> _What you are asked to do_: In your answer, print each of the records below exactly.

**** Provided data ****

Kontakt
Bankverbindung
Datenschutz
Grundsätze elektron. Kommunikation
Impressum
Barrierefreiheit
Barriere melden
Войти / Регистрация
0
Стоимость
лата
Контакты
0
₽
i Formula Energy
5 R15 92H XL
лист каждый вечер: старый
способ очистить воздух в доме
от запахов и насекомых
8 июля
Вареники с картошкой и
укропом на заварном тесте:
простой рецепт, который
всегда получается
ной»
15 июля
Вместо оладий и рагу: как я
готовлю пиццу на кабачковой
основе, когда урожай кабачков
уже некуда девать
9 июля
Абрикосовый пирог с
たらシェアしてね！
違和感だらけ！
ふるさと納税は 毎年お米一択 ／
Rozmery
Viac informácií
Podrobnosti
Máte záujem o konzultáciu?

****

> _The answer_:
Kontakt
Bankverbindung
Datenschutz
Grundsätze elektron. Kommunikation
Impressum
Barrierefreiheit
Barriere melden
Войти / Регистрация
0
Стоимость
лата
Контакты
0
₽
i Formula Energy
5 R15 92H XL
лист каждый вечер: старый
способ очистить воздух в доме
от запахов и насекомых
8 июля
Вареники с картошкой и
укропом на заварном тесте:
простой рецепт, который
всегда получается
ной»
15 июля
Вместо оладий и рагу: как я
готовлю пиццу на кабачковой
основе, когда урожай кабачков
уже некуда девать
9 июля
Абрикосовый пирог с
たらシェアしてね！
違和感だらけ！
ふるさと納税は 毎年お米一択 ／
Rozmery
Viac informácií
Podrobnosti
Máte záujem o konzultáciu?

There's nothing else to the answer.